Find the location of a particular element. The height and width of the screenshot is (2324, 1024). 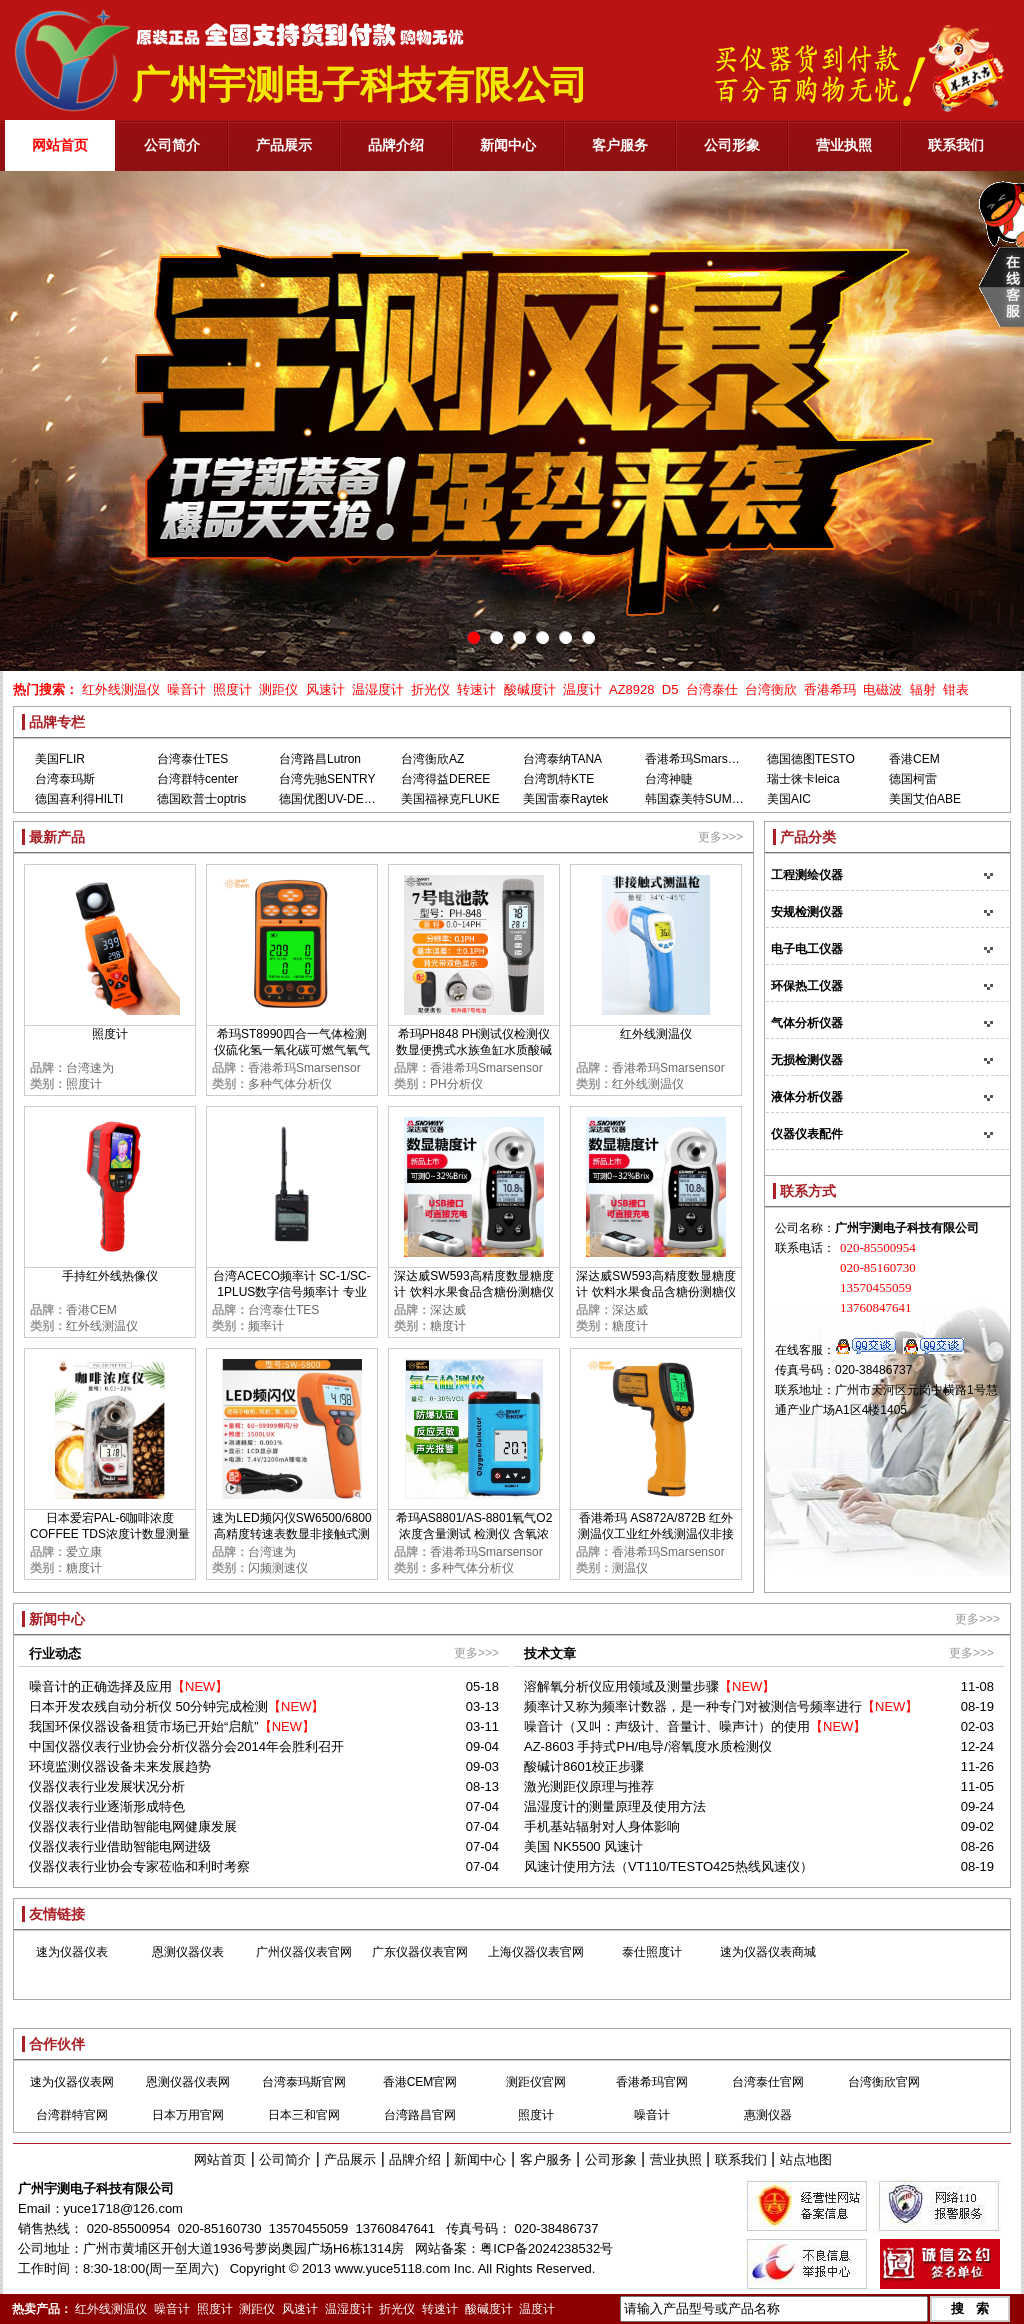

闪频测速仪 is located at coordinates (278, 1568).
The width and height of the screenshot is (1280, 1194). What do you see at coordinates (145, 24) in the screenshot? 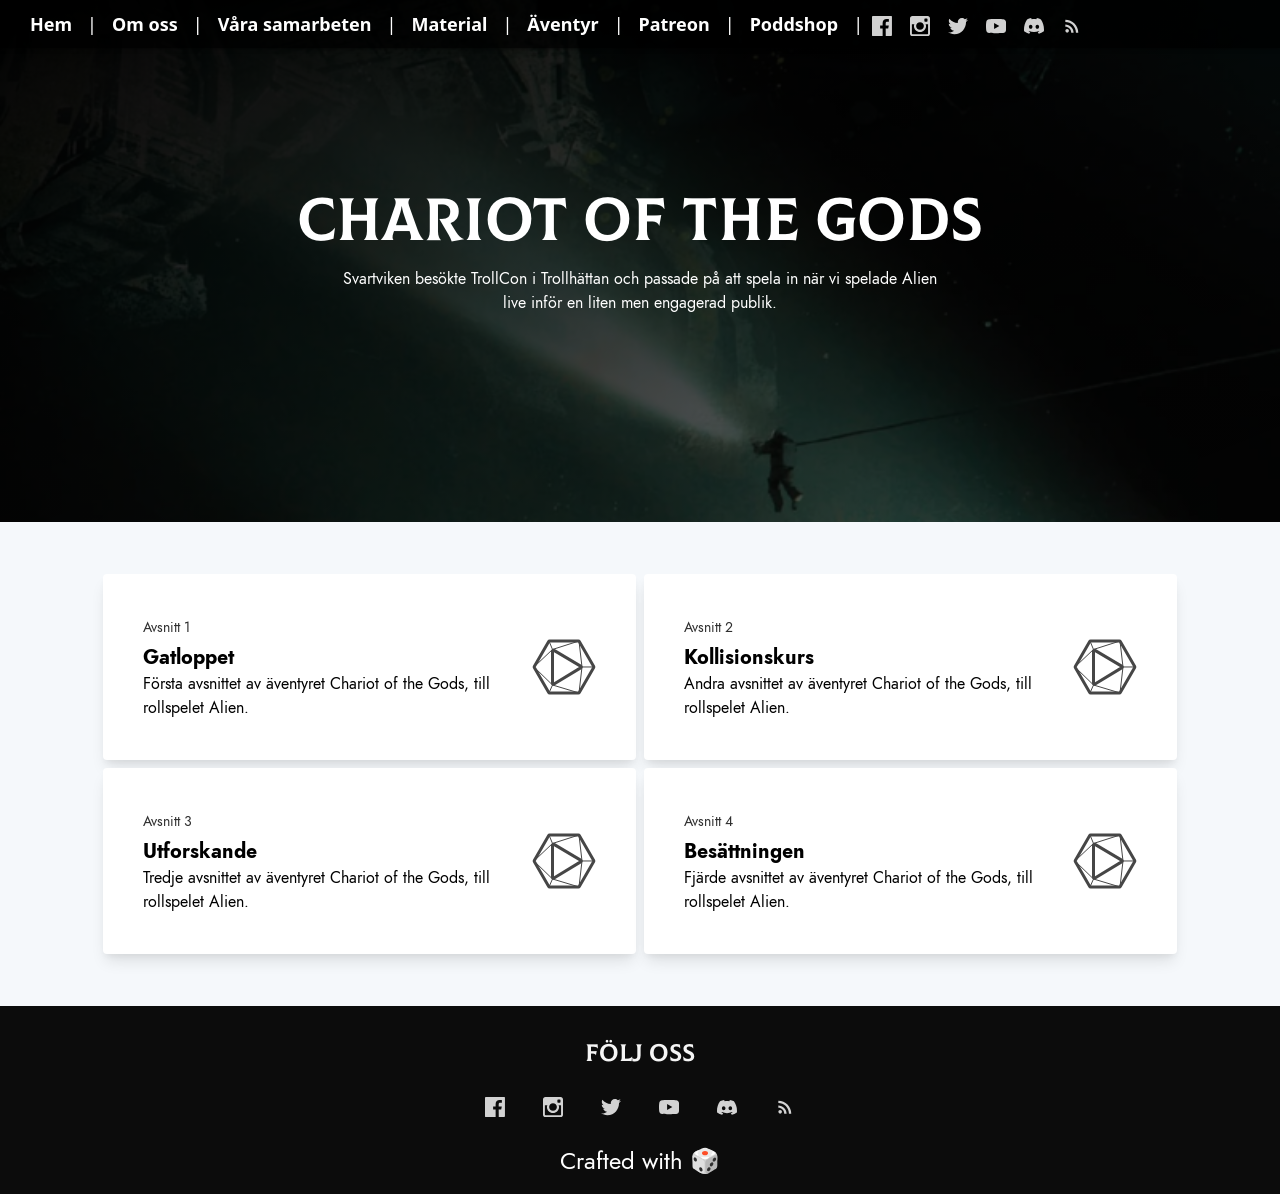
I see `Om oss` at bounding box center [145, 24].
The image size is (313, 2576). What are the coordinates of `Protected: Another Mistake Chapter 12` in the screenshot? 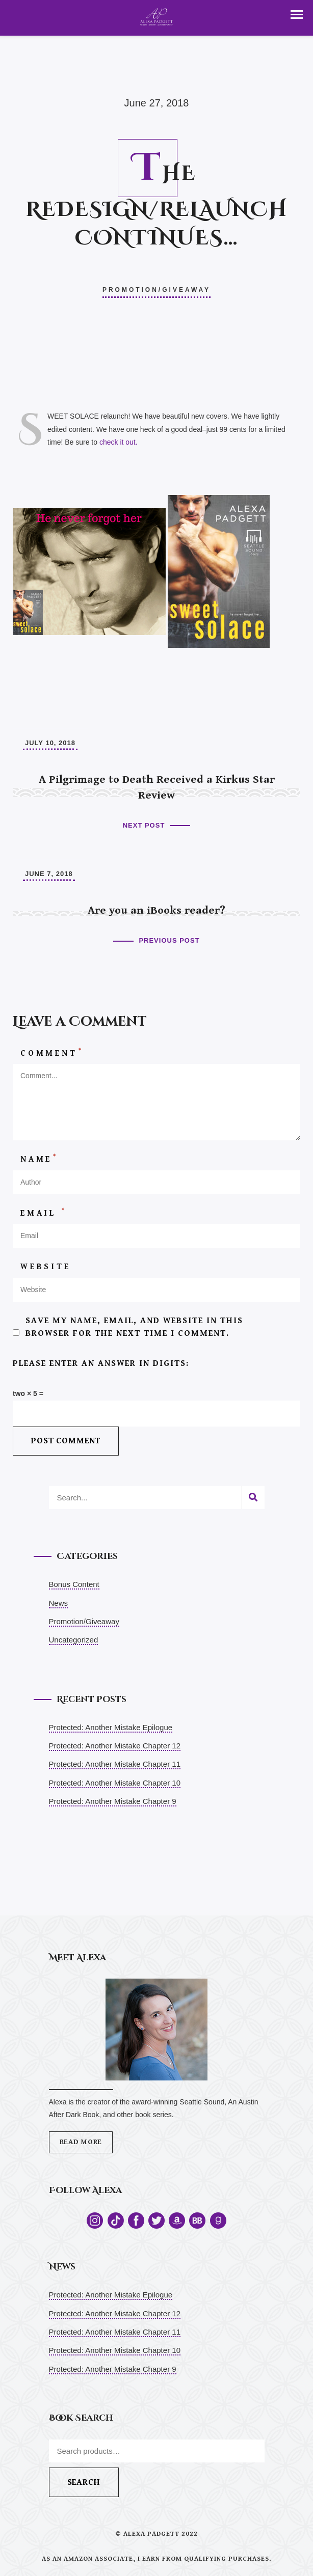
==*==
> **HOW TO COMPLETE THIS TASK**
Transcribe the whole listing exactly but exclude images.

> **PROBLEM SOLUTION**
Find the location of a particular element. The height and width of the screenshot is (2324, 1024). 

闪频测速仪 is located at coordinates (278, 1568).
The width and height of the screenshot is (1280, 1194). What do you see at coordinates (145, 24) in the screenshot? 
I see `Om oss` at bounding box center [145, 24].
The image size is (313, 2576). What are the coordinates of `Protected: Another Mistake Chapter 12` in the screenshot? 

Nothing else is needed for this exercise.